Do you understand your insurance excess?
Just over 2,000 people took part in the survey which found that 36% of motorists just go for the cheapest price when they’re buying an insurance policy. When it came to younger drivers aged 18 to 34, only 9% said they check the excess levels of their car insurance.
Those surveyed were also asked about their understanding of various car insurance terms. Just under half (47%) of those who took part claimed they fully understood voluntary and compulsory excesses, but this dropped to 18% for those aged between 18 and 34.
The excess on an insurance policy is the amount a policyholder is required to pay out themselves before further costs can be claimed from the insurer. This should be discussed clearly by your bear river insurance broker.
Looking at those who had made a claim on an insurance policy, 12% told GoCompare they didn’t know that they’d have to pay the excess as part of that claim, and a further 7% said that the excess came as a ‘nasty shock’.
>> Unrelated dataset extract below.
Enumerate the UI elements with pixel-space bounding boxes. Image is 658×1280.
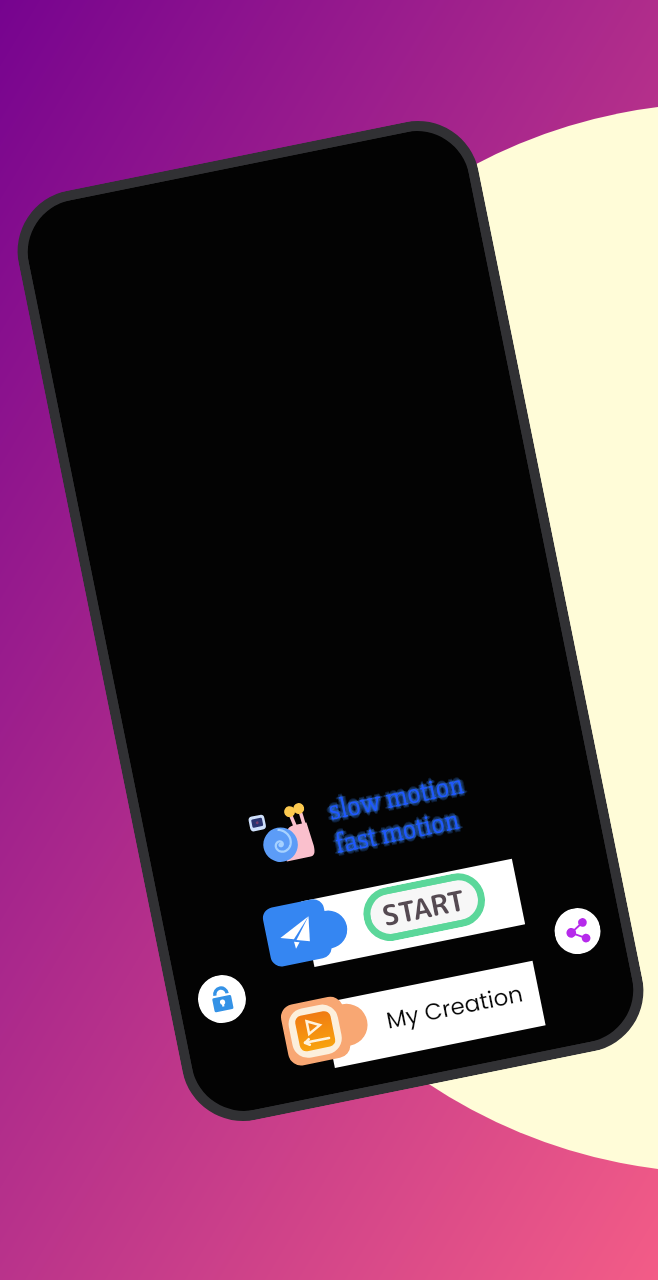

Ryan Fulthorpe, GoCompare’s car insurance spokesperson, said: “The research shows that excesses, along with other various insurance terms, are still one of the most misunderstood areas of insurance. With 36% of people not even being aware of the amount their current insurance excesses are, it’s no surprise that more than one in 10 (13%) people who had to make a claim, said the excess was more than they expected.
“No one wants to spend more time or money than they have to when they’re buying insurance but it’s worth taking a bit of time over the details when you’re shopping around to make sure you understand what you’re purchasing. Knowing the excess you will need to pay if you need to make a claim is really important as excess amounts can vary significantly.
“If you think you’re only paying £150 but then the excess bill comes in at £500 – how could you afford that? Our survey found that 8% of those who had to make a claim, couldn’t really afford to pay the excess, and so these are the things people should be thinking about when they take out a policy.”
How does an excess on a car insurance policy work?
An insurance excess is made up of a compulsory and voluntary excess amount. If the policyholder makes a claim, the two are added together and must be paid upfront or deducted from any settlement in the event of a claim.
The compulsory excess is set by the insurer and can’t be changed, but the voluntary excess amount is chosen by the policyholder. In general, the higher the voluntary excess, the lower the insurance premium.
In addition, if someone then needs to make a claim on their insurance policy, the value of that claim must exceed the total excess. For example, if the voluntary excess and compulsory excess are both £250, the total excess is then £500. But if the value of repairs was less than the £500, a customer would not be able to claim.